#### WHAT YOU SHOULD DO
The records below are to be reproduced exactly, and no picture should appear in the copy.

(Transcribed page contents)
····················
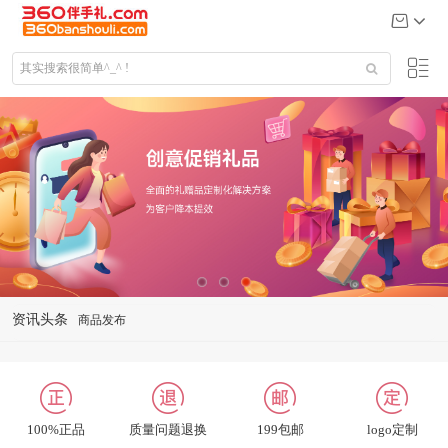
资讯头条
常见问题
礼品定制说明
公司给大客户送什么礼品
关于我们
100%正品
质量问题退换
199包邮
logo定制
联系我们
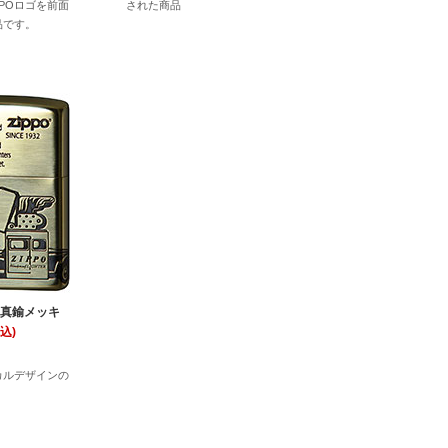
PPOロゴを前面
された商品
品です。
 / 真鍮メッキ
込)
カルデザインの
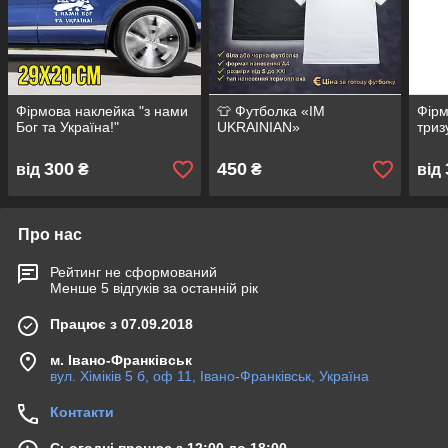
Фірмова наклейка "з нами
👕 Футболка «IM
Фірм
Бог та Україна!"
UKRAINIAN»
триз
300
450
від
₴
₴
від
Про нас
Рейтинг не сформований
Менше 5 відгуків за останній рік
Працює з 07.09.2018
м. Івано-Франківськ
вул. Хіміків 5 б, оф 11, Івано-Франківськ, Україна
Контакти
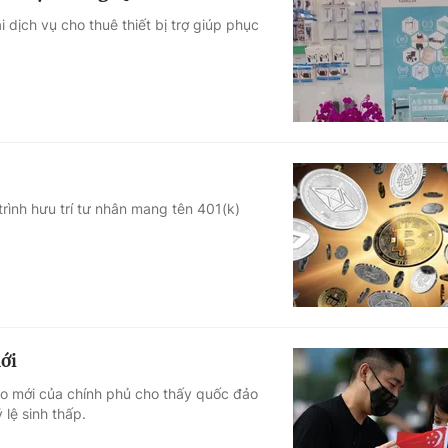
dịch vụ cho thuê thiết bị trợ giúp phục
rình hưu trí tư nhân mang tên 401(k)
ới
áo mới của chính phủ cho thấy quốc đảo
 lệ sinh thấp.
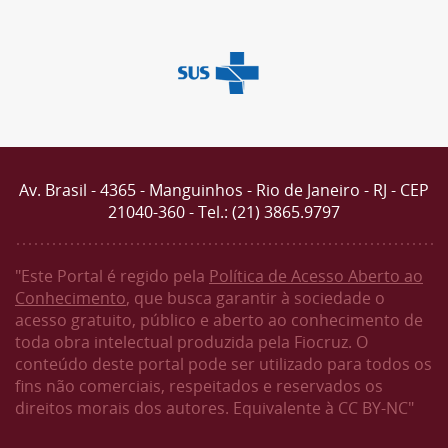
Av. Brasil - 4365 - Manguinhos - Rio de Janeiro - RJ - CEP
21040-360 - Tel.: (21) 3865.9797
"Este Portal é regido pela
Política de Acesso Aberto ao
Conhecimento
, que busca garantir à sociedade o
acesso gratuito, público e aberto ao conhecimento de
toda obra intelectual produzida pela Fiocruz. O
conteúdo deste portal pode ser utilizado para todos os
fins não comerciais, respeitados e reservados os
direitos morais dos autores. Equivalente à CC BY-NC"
····················
#### FINISHED TASK
资讯头条
常见问题
礼品定制说明
公司给大客户送什么礼品
关于我们
100%正品
质量问题退换
199包邮
logo定制
联系我们
PPOロゴを前面
された商品
品です。
 / 真鍮メッキ
込)
カルデザインの
Фірмова наклейка "з нами
👕 Футболка «IM
Фірм
Бог та Україна!"
UKRAINIAN»
триз
300
450
від
₴
₴
від
Про нас
Рейтинг не сформований
Менше 5 відгуків за останній рік
Працює з 07.09.2018
м. Івано-Франківськ
вул. Хіміків 5 б, оф 11, Івано-Франківськ, Україна
Контакти
dịch vụ cho thuê thiết bị trợ giúp phục
rình hưu trí tư nhân mang tên 401(k)
ới
áo mới của chính phủ cho thấy quốc đảo
 lệ sinh thấp.
Av. Brasil - 4365 - Manguinhos - Rio de Janeiro - RJ - CEP
21040-360 - Tel.: (21) 3865.9797
"Este Portal é regido pela
Política de Acesso Aberto ao
Conhecimento
, que busca garantir à sociedade o
acesso gratuito, público e aberto ao conhecimento de
toda obra intelectual produzida pela Fiocruz. O
conteúdo deste portal pode ser utilizado para todos os
fins não comerciais, respeitados e reservados os
direitos morais dos autores. Equivalente à CC BY-NC"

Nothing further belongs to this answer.